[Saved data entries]
= = = =
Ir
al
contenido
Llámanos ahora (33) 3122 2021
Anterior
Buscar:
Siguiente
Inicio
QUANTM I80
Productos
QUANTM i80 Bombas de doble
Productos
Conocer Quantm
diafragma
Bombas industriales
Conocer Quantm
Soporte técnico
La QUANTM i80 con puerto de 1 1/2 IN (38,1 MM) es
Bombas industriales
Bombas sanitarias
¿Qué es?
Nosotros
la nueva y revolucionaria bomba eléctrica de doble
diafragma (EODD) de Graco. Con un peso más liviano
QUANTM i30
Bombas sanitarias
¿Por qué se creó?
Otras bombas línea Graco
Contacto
= = = =
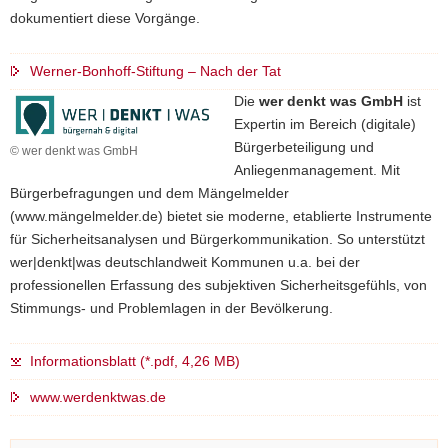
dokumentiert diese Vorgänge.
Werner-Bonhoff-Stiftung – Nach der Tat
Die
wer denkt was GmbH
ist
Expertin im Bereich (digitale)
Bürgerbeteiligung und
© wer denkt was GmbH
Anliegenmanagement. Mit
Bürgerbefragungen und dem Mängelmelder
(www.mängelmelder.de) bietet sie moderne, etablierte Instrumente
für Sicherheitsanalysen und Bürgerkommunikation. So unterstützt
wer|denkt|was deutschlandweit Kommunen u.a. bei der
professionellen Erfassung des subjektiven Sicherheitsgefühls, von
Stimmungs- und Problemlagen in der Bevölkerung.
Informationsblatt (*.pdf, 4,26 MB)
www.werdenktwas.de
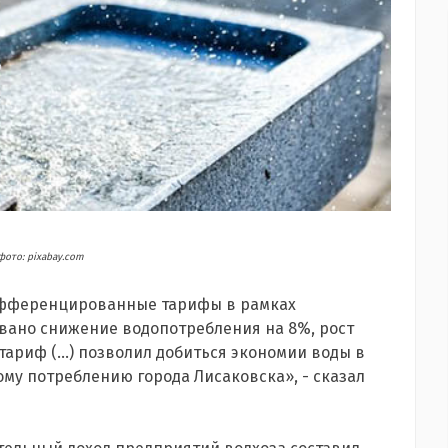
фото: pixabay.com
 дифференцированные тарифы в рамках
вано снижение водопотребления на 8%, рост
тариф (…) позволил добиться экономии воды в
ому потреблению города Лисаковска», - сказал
= = = =
Your task: Give the number of lines in the entries that contain the word "diafragma", with no other text.

Written reply: 2